Heart Murmurs and Valvular Heart Disease in the Horse
Dr. Melissa Mazan
The heart is the most important muscle in the body – without the heart, none of the other muscles would be able to get the fuel that they need – oxygen. The job of the heart is to pump blood that receives oxygen in the lung to the entire body – and certain areas of the body, especially the brain, cannot survive without the oxygen in the blood for more than a few minutes. The right side. The right side of the heart receives blood from the body that is depleted of oxygen and is full of carbon dioxide (waste product) and pumps it to the lungs. The lungs take this deoxygenated blood, and remove carbon dioxide, while adding oxygen from inspired air.
The heart has two sides or halves – the left and right.
The left side. The left side of the heart receives the oxygen-rich, or oxygenated blood, and pumps it to every part of the body.
It is very important that oxygenated and deoxygenated to be kept separate so that the body can get plenty of pure oxygen for fuel. For this reason, the heart has four one-way valves that function to keep the blood flowing in the right direction – which is critical for the survival of any individual.
The right heart has the tricuspid and pulmonic valves. The left heart has the mitral and the aortic valves. Deoxygenated blood flows from the body to the right heart, where it goes into a holding chamber called the right atrium. It then goes through the tricuspid valve and into the pumping chamber called the right ventricle. The blood then flows through the pulmonic valve and into the lungs.
Once the blood circulates through the lungs it becomes oxygenated blood and returns to the heart. Here it goes into the left atrium, through the mitral valve, into the left ventricle, and then out through the aortic valve and to the rest of the body, where it is distributed into body as fuel. It is this series of valves that keep the blood organized and flowing in the right direction.
Valvular heart disease interferes with the normal rate and smoothness of blood flow through the heart. Valvular disease in horses usually leads to congestive heart failure (CHF), and, indeed, is the most common cause of CHF in horses.
If a sufficient amount of blood flows in the wrong direction, the affected individual will be oxygen-deprived. The heart chambers that receive the extra blood (flowing in the wrong direction) will also get overloaded – a leaky valve can produce a futile cycle for the heart. No matter how hard it tries to pump the blood out, more blood leaks back, increasing the work load further. Eventually, the heart becomes deformed (dilated or hypertrophied) and may fail.
Valvular heart disease can be due to problems that were present at birth (congenital disease), or it can be acquired. The most common congenital causes of cardiac disease include stenosis (narrowing) of one of the valves and leaky valves.
Regurgitation is a backward flowing of blood through a defective heart valve, and the most common types of valvular heart disease in the horse include
What to Watch For
Decreased cardiac output. The most important feature of CHF is markedly decreased cardiac output.
Murmur.
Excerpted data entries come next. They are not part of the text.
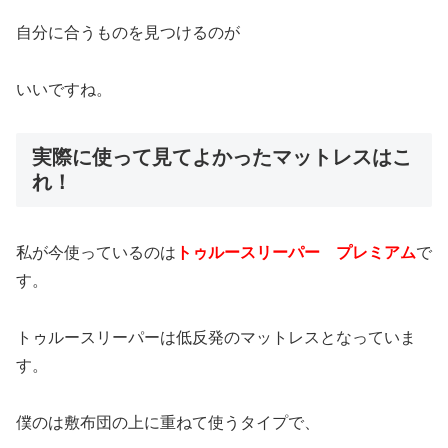
自分に合うものを見つけるのが
いいですね。
実際に使って見てよかったマットレスはこ
れ！
私が今使っているのは
トゥルースリーパー プレミアム
で
す。
トゥルースリーパーは低反発のマットレスとなっていま
す。
僕のは敷布団の上に重ねて使うタイプで、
Murmurs are audible through a stethescope. The signs may only be seen when the horse is exercising strenuously.
Exercise intolerance. As the disease progresses, you may note that your horse has exercise intolerance, even at slow paces.
Venous distention. He will eventually develop generalized venous distention, as well as edema of the legs, or under the belly.
Cough. Some horses may cough and, if the cardiac failure is sufficiently profound, then he may have froth coming from his nostrils – this is a manifestation of pulmonary edema.
Increased heart rate. With severe CHF, the heart rate will increase substantially in an attempt to push enough blood around the body.
Although a common symptom of valvular heart disease in the horse is a heart murmur, it is important to remember that a heart murmur does not necessarily mean that your horse has CHF or even heart disease.
A heart murmur, whether in man, or horse, or any other species, simply tells us that there is turbulent blood flow somewhere in the cardiovascular system. Murmurs denote the release of vibratory energy into the fluid and tissue that surround this disturbance, which is sometimes compared to the sound produced by a violin string. For example, a valve that is vibrating will make a noise like a murmur.
In some cases, the heart murmur is an indication of a malfunctioning heart. In other cases, it has no real health significance at all. Even when there is cardiac disease (that is, there is some anatomical or physiological abnormality associated with the heart), the horse may not show any signs of cardiac failure.
Because horses have very large hearts and exceptionally high blood flow, they are more prone to having audible heart murmurs without having actual heart disease. Nonetheless, cardiac dysfunction is thought to be a very important cause of poor performance in the horse, ranking only behind musculoskeletal problems and respiratory disease as a cause of exercise intolerance.